Wavelength Switching
What does it really mean?
In the last couple of years, there has been a renewed interest in manipulating large data streams optically instead of electrically. This comes primarily from the realization that in increasing parts of networks, the wavelength is the unit of commerce. In these regions, it is not necessary to disaggregate the traffic for grooming or other electronic processing. The dramatic improvements in economics and flexibility from dealing with wavelengths at the optical layer have resulted in a surge of creative optical techniques and jargon. We see increased use of terms such as: ROADM, TOADM, Multi-hubbed ROADM, Wavelength Selective Switch (WSS), and Photonic Cross-Connect.
These new terms reflect a broad spectrum of wavelength switching capabilities which were first catagorized over a decade ago. To put the new terms in perspective, let’s review the old ones and how they apply to modern networks.
OADM – Optical Add/Drop Multiplexer. This network element adds and/or drops wavelengths from a WDM fiber. Replacing the old electrical ADMs, they are used to build an optical layer version of SONET/SDH rings. Many of the original OADMs used fixed optical filters to extract the wavelengths and, as a result, were inflexible and hard to upgrade. They have been superseded by ROADMs.
ROADM – Reconfigurable Optical Add/Drop Multiplexer. The major improvement offered by ROADMs is the use of a configurable wavelength selective element to pick the wavelength to be dropped. As a result, these are the first true wavelength switches. They permit a network operator to dynamicly reconfigure the wavelengths in a WDM fiber ring. Competition among the many vendors of ROADMs has resulted in a number of added features including optical layer ring protection switching and a limited cross-connect capability for interconnecting rings (see WISX below). The limited cross-connect capability is frequently implemented using a bank of small (e.g. 1 x 9) switches called a Wavelength Selective Switch. This has led to confusion with the true cross-connects below.

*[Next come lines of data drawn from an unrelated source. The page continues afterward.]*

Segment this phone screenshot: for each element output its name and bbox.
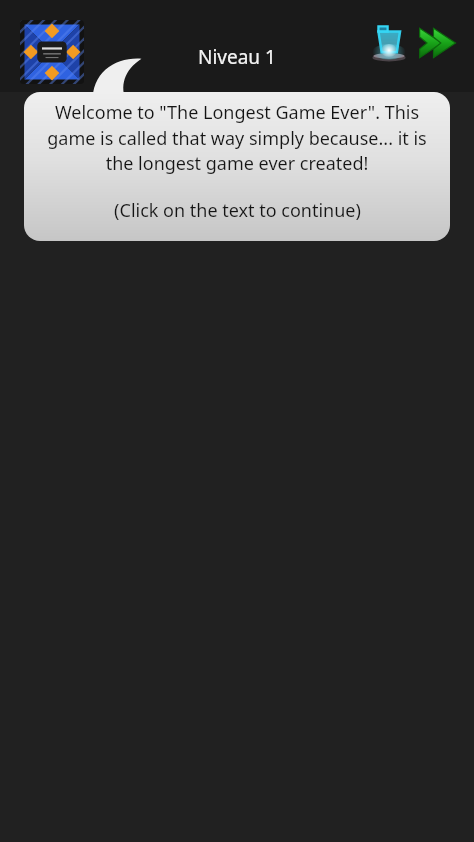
staticText: Niveau 1	[198, 44, 276, 70]
button[interactable]: App icon	[20, 20, 84, 84]
staticText: Welcome to "The Longest Game Ever". This…	[36, 100, 438, 175]
button[interactable]: Hologram projector	[366, 20, 412, 66]
button[interactable]: Fast forward	[416, 20, 462, 66]
staticText: (Click on the text to continue)	[114, 198, 361, 223]
button[interactable]: Welcome to "The Longest Game Ever". This…	[24, 92, 450, 241]
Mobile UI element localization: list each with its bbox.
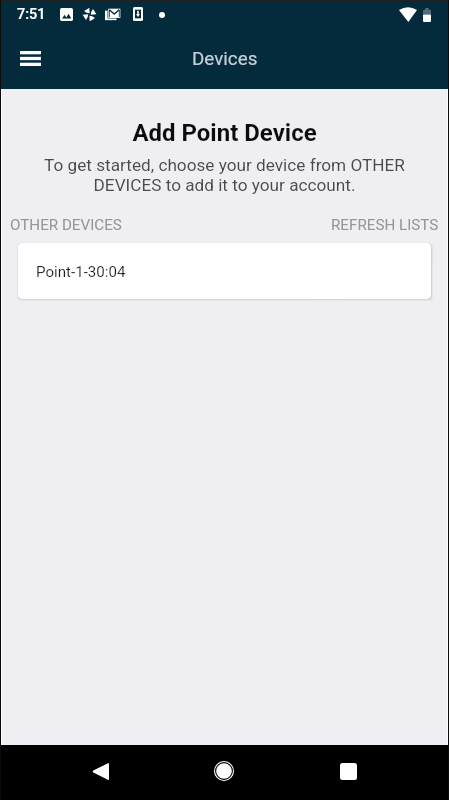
staticText: REFRESH LISTS [331,216,439,234]
staticText: To get started, choose your device from … [40,155,409,195]
staticText: 7:51 [17,6,46,23]
button[interactable]: Open navigation menu [7,36,53,82]
staticText: OTHER DEVICES [10,216,122,234]
staticText: Add Point Device [0,119,449,147]
button[interactable]: REFRESH LISTS [331,216,439,234]
button[interactable]: Recent apps [324,747,372,795]
button[interactable]: Back [76,747,124,795]
button[interactable]: Point-1-30:04 [18,243,431,299]
button[interactable]: Home [200,747,248,795]
staticText: Devices [192,48,258,70]
staticText: Point-1-30:04 [36,263,126,281]
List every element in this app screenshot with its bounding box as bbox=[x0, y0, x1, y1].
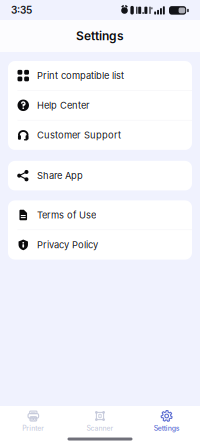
button[interactable]: Privacy Policy bbox=[8, 230, 192, 260]
button[interactable]: Print compatible list bbox=[8, 61, 192, 91]
button[interactable]: Share App bbox=[8, 161, 192, 190]
staticText: Help Center bbox=[37, 100, 90, 111]
button[interactable]: Help Center bbox=[8, 91, 192, 120]
button[interactable]: Customer Support bbox=[8, 120, 192, 150]
staticText: Settings bbox=[76, 29, 124, 43]
staticText: Terms of Use bbox=[37, 209, 96, 221]
button[interactable]: Scanner bbox=[67, 410, 133, 432]
staticText: 3:35 bbox=[11, 4, 32, 16]
staticText: Privacy Policy bbox=[37, 239, 98, 250]
staticText: Settings bbox=[154, 424, 180, 432]
staticText: Print compatible list bbox=[37, 70, 124, 81]
staticText: Customer Support bbox=[37, 130, 121, 141]
button[interactable]: Printer bbox=[0, 410, 67, 432]
staticText: Printer bbox=[22, 424, 44, 432]
staticText: Scanner bbox=[86, 424, 114, 432]
staticText: Share App bbox=[37, 170, 83, 181]
button[interactable]: Settings bbox=[133, 410, 200, 432]
button[interactable]: Terms of Use bbox=[8, 200, 192, 230]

OXC – Optical Cross-connect. Also once known as Fiber Cross-connect (FXC), an OXC connects one fiber to another fiber without concern for what traffic is being carried. As a result, OXCs could be used to switch wavelengths if the WDM Mux/Demux were handled externally or they could be used for dynamic fiber management independent of WDM. The term “Optical Cross-Connect” now frequently refers to an electrical switch with optical inputs and outputs and has been replaced by the term Photonic Cross-Connect (PXC) for true optical switches.
WSXC – Wavelength Selective Cross-connect. Unlike a PXC, a WSXC handles the WDM Mux/Demux internally and selectively directs individual wavelengths from one fiber to another. Thus wavelength 1 of input fiber 1 can be switched to output fiber 2 while wavelength 2 of input fiber 1 is switched to output fiber 5. This capability is useful for building WDM mesh networks or interconnecting multiple WDM rings. As a result, a limited version of WSXC has been incorporated into some ROADMs, frequently known as “hubbed ROADMs”. However, note that WSXCs do not convert wavelengths. The same wavelength must be available along the entire mesh optical path or in both rings. In essence, a WSXC incorporates the WDM Mux/Demux with a stack of small PXCs, one for each wavelength (typically 40 or 80). As network congestion increases the odds that an end-to-end wavelength is available significantly decreases. In congested network regions, precisely those areas where wavelength switching flexibility is most needed, the benefits of WSXCs wane. For full network flexibility, a different network element is required, a WIXC.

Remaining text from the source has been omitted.